TASK BRIEF>
Write out all of the entries below word for word.

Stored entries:
'''
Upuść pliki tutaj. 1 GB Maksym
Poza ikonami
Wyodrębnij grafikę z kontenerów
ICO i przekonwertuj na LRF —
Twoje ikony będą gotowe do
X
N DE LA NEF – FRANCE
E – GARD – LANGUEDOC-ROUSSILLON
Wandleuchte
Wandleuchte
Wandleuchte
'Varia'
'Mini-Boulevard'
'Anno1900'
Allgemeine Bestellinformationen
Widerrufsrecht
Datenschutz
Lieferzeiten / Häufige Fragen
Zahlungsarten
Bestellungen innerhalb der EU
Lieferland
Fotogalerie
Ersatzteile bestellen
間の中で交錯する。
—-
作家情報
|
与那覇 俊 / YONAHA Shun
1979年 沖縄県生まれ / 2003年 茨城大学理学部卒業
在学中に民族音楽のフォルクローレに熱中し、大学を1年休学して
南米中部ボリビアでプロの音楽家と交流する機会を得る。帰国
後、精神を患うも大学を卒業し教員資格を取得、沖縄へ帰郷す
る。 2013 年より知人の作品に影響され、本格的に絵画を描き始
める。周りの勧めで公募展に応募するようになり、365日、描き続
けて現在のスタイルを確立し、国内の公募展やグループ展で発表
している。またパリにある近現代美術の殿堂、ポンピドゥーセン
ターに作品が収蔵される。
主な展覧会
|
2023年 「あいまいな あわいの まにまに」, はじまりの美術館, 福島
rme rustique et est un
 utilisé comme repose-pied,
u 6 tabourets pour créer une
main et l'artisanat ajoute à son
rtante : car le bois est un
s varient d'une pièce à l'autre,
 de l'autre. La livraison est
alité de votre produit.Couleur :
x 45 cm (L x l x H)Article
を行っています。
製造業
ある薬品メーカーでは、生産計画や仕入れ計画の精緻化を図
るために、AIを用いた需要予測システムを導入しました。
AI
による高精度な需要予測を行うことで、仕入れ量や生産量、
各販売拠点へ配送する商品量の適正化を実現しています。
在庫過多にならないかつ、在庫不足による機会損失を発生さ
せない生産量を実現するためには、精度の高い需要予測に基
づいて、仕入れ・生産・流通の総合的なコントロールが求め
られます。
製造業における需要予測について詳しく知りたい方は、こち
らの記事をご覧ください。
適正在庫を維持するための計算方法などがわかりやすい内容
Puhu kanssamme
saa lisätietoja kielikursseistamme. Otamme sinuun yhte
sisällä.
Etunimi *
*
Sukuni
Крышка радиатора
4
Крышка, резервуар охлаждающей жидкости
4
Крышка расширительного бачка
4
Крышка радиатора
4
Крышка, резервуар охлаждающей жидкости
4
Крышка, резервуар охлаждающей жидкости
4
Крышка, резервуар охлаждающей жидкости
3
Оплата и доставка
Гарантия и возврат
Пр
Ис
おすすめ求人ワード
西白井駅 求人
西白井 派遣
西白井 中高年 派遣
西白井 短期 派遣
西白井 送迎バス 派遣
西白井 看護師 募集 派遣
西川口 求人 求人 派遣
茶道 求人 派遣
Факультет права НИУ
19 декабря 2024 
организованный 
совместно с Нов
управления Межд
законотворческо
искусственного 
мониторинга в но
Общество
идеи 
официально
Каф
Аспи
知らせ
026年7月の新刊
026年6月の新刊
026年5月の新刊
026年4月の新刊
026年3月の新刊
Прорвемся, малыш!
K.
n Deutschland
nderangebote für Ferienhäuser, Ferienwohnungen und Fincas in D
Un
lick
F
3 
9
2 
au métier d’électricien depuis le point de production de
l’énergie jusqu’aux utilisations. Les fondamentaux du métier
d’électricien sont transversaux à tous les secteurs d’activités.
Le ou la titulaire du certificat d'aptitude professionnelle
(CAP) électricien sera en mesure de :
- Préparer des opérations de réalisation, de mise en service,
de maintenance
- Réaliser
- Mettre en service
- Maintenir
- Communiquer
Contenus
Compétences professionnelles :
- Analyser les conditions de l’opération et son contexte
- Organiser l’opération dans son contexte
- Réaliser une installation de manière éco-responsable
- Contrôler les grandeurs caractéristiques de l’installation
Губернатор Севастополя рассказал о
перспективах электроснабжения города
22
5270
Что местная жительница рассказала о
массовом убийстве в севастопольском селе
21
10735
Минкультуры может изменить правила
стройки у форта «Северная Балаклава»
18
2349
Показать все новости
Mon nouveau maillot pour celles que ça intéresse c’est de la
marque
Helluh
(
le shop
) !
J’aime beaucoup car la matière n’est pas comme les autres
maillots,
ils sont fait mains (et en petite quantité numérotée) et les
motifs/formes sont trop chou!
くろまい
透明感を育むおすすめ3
'''
WRITTEN SOLUTION>
Upuść pliki tutaj. 1 GB Maksym
Poza ikonami
Wyodrębnij grafikę z kontenerów
ICO i przekonwertuj na LRF —
Twoje ikony będą gotowe do
X
N DE LA NEF – FRANCE
E – GARD – LANGUEDOC-ROUSSILLON
Wandleuchte
Wandleuchte
Wandleuchte
'Varia'
'Mini-Boulevard'
'Anno1900'
Allgemeine Bestellinformationen
Widerrufsrecht
Datenschutz
Lieferzeiten / Häufige Fragen
Zahlungsarten
Bestellungen innerhalb der EU
Lieferland
Fotogalerie
Ersatzteile bestellen
間の中で交錯する。
—-
作家情報
|
与那覇 俊 / YONAHA Shun
1979年 沖縄県生まれ / 2003年 茨城大学理学部卒業
在学中に民族音楽のフォルクローレに熱中し、大学を1年休学して
南米中部ボリビアでプロの音楽家と交流する機会を得る。帰国
後、精神を患うも大学を卒業し教員資格を取得、沖縄へ帰郷す
る。 2013 年より知人の作品に影響され、本格的に絵画を描き始
める。周りの勧めで公募展に応募するようになり、365日、描き続
けて現在のスタイルを確立し、国内の公募展やグループ展で発表
している。またパリにある近現代美術の殿堂、ポンピドゥーセン
ターに作品が収蔵される。
主な展覧会
|
2023年 「あいまいな あわいの まにまに」, はじまりの美術館, 福島
rme rustique et est un
 utilisé comme repose-pied,
u 6 tabourets pour créer une
main et l'artisanat ajoute à son
rtante : car le bois est un
s varient d'une pièce à l'autre,
 de l'autre. La livraison est
alité de votre produit.Couleur :
x 45 cm (L x l x H)Article
を行っています。
製造業
ある薬品メーカーでは、生産計画や仕入れ計画の精緻化を図
るために、AIを用いた需要予測システムを導入しました。
AI
による高精度な需要予測を行うことで、仕入れ量や生産量、
各販売拠点へ配送する商品量の適正化を実現しています。
在庫過多にならないかつ、在庫不足による機会損失を発生さ
せない生産量を実現するためには、精度の高い需要予測に基
づいて、仕入れ・生産・流通の総合的なコントロールが求め
られます。
製造業における需要予測について詳しく知りたい方は、こち
らの記事をご覧ください。
適正在庫を維持するための計算方法などがわかりやすい内容
Puhu kanssamme
saa lisätietoja kielikursseistamme. Otamme sinuun yhte
sisällä.
Etunimi *
*
Sukuni
Крышка радиатора
4
Крышка, резервуар охлаждающей жидкости
4
Крышка расширительного бачка
4
Крышка радиатора
4
Крышка, резервуар охлаждающей жидкости
4
Крышка, резервуар охлаждающей жидкости
4
Крышка, резервуар охлаждающей жидкости
3
Оплата и доставка
Гарантия и возврат
Пр
Ис
おすすめ求人ワード
西白井駅 求人
西白井 派遣
西白井 中高年 派遣
西白井 短期 派遣
西白井 送迎バス 派遣
西白井 看護師 募集 派遣
西川口 求人 求人 派遣
茶道 求人 派遣
Факультет права НИУ
19 декабря 2024 
организованный 
совместно с Нов
управления Межд
законотворческо
искусственного 
мониторинга в но
Общество
идеи 
официально
Каф
Аспи
知らせ
026年7月の新刊
026年6月の新刊
026年5月の新刊
026年4月の新刊
026年3月の新刊
Прорвемся, малыш!
K.
n Deutschland
nderangebote für Ferienhäuser, Ferienwohnungen und Fincas in D
Un
lick
F
3 
9
2 
au métier d’électricien depuis le point de production de
l’énergie jusqu’aux utilisations. Les fondamentaux du métier
d’électricien sont transversaux à tous les secteurs d’activités.
Le ou la titulaire du certificat d'aptitude professionnelle
(CAP) électricien sera en mesure de :
- Préparer des opérations de réalisation, de mise en service,
de maintenance
- Réaliser
- Mettre en service
- Maintenir
- Communiquer
Contenus
Compétences professionnelles :
- Analyser les conditions de l’opération et son contexte
- Organiser l’opération dans son contexte
- Réaliser une installation de manière éco-responsable
- Contrôler les grandeurs caractéristiques de l’installation
Губернатор Севастополя рассказал о
перспективах электроснабжения города
22
5270
Что местная жительница рассказала о
массовом убийстве в севастопольском селе
21
10735
Минкультуры может изменить правила
стройки у форта «Северная Балаклава»
18
2349
Показать все новости
Mon nouveau maillot pour celles que ça intéresse c’est de la
marque
Helluh
(
le shop
) !
J’aime beaucoup car la matière n’est pas comme les autres
maillots,
ils sont fait mains (et en petite quantité numérotée) et les
motifs/formes sont trop chou!
くろまい
透明感を育むおすすめ3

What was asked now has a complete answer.